History

Russia
- Name: Sparta
- Owner: Antaeus
- Port of registry: Sovetskaya Gavan
- Launched: 10 January 1988

General characteristics
- Displacement: 876 tons
- Length: 48 m (157 ft 6 in)
- Beam: 8.8 m (28 ft 10 in)
- Height: 3.7 m (12 ft 2 in)
- Draught: 3.34 m (10 ft 11 in)
- Capacity: 286 tons
- Crew: 32

= Sparta (ship) =

Sparta is a 48 m Russian-flagged fishing trawler and refrigerator ship.

==Ross Sea incident==
On 16 December 2011 Sparta sent out a distress signal after it struck a submerged iceberg while fishing for Antarctic cod in the Ross Sea. The incident left the vessel holed below the waterline and sinking close to the Ross Ice Shelf and approximately 2,000 nmi south-east of New Zealand. The Royal New Zealand Air Force twice sent Hercules aircraft on seven-hour flights from Christchurch to air-drop equipment. (The planes had to refuel at McMurdo Station in Antarctica before returning to base.) The air-drops allowed the 32-man crew to pump out the flooded hold, make temporary repairs and stabilise the listing ship.
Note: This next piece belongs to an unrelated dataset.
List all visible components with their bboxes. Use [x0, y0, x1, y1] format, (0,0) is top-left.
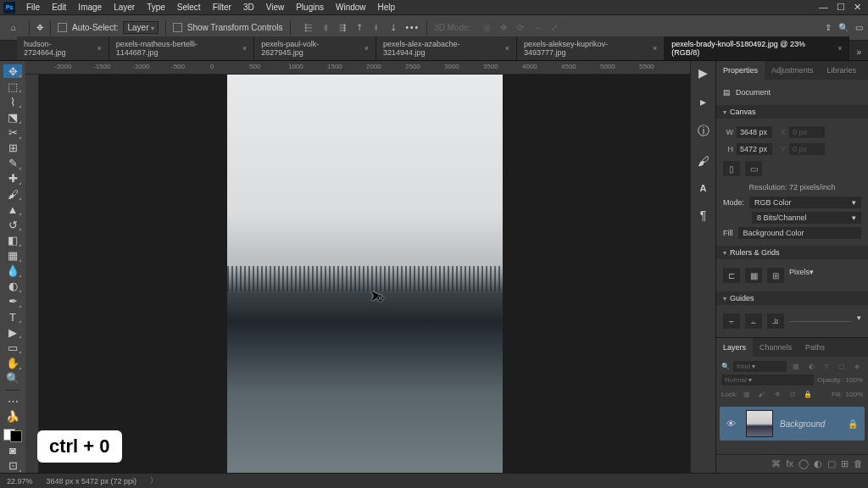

Pack ice meant nearby vessels, such as the Norwegian Seljevaer and Spartas Russian sister ship Chiyo Maru 3, were unable to come to Spartas aid. The crew of Sparta, made up of 16 Indonesians, 15 Russians and a Ukrainian researcher, had to wait until 26 December 2011 when the South Korean icebreaker arrived. One of Araons first tasks was to pump fuel into the raised side of Sparta, thus lifting the damaged hull and exposing it to the air. Sparta was stuck for 12 days before repairs could be made and it could head for safety in Port Nelson, New Zealand.

With the ship's fate in the balance, biologist David Ainley had criticised the system of fishing permits that allowed "underpowered, single-hulled boats" to operate in the area and the costs involved in rescuing them. Ecologist Alexei Knishkikov added his concern for local marine wildlife, should any of the Spartas 200 tons of light fuel oil leak into the sea. In the event, only a little hydraulic oil spilled into the water.